**PROBLEM REQUIREMENTS:** Across all lines of the entries, tally those with the word "marketers" in them. The reply is the tally, by itself.

**INPUT FOR THIS TASK:**

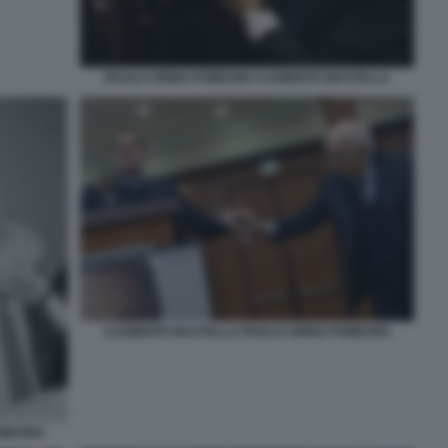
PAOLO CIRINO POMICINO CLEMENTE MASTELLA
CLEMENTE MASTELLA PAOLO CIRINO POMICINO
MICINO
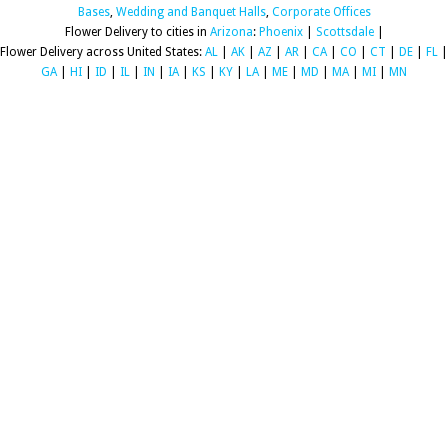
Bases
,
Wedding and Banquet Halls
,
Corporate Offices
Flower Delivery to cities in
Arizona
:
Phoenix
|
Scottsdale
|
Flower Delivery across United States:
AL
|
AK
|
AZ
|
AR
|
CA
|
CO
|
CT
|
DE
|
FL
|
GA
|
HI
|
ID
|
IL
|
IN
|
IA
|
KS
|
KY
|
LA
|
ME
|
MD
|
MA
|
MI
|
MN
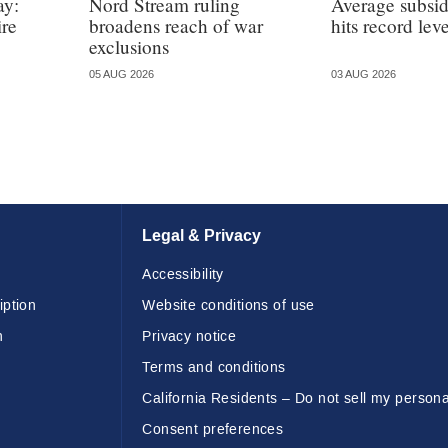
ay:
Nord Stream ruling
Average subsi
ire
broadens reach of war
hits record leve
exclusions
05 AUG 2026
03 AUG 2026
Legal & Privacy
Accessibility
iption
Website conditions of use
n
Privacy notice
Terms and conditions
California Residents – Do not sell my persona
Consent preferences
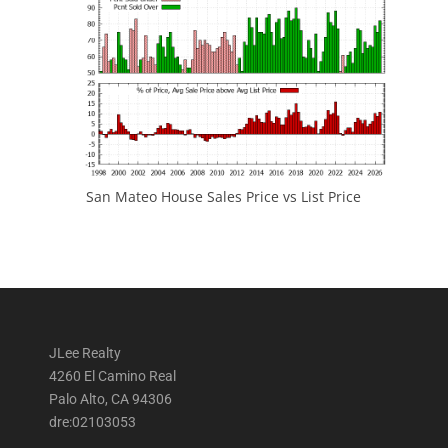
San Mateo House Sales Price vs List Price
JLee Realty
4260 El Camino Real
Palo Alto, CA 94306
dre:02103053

--

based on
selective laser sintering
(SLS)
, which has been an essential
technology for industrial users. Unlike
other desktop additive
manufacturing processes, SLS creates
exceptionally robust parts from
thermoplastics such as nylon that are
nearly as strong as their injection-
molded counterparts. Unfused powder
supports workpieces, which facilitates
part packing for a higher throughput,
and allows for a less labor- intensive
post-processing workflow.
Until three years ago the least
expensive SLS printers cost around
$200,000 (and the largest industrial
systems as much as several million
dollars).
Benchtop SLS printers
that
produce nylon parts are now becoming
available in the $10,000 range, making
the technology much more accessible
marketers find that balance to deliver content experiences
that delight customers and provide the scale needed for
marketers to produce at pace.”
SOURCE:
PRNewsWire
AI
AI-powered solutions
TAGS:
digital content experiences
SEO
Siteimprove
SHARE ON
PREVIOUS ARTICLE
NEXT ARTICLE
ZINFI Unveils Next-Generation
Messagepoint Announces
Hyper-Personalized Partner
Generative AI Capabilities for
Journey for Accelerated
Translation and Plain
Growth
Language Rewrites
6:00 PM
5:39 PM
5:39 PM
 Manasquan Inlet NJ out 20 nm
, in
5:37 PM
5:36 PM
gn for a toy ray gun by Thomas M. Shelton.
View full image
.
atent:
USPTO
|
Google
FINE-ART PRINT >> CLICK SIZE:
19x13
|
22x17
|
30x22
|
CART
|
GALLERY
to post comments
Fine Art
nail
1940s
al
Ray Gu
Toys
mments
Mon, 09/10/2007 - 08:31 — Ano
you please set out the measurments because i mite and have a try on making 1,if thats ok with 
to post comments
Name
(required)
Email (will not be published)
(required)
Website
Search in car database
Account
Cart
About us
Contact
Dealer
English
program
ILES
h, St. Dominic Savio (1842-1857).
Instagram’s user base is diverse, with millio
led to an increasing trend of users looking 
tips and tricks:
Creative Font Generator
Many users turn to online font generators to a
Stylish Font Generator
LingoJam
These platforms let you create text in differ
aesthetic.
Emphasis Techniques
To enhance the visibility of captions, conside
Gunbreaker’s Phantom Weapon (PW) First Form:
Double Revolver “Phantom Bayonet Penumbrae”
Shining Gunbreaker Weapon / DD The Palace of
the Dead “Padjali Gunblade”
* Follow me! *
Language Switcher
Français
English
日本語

...

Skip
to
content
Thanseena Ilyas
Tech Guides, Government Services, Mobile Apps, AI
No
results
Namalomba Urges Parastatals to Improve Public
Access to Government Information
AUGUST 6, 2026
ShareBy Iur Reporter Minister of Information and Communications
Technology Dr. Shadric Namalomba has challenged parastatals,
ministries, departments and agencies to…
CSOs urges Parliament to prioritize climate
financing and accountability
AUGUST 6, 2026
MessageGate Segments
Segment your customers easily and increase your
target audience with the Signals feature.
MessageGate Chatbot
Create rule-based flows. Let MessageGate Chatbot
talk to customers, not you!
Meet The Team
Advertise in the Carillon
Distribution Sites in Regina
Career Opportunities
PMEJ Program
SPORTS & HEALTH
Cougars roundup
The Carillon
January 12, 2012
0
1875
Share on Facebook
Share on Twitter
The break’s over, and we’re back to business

**ANSWER BOX:** 2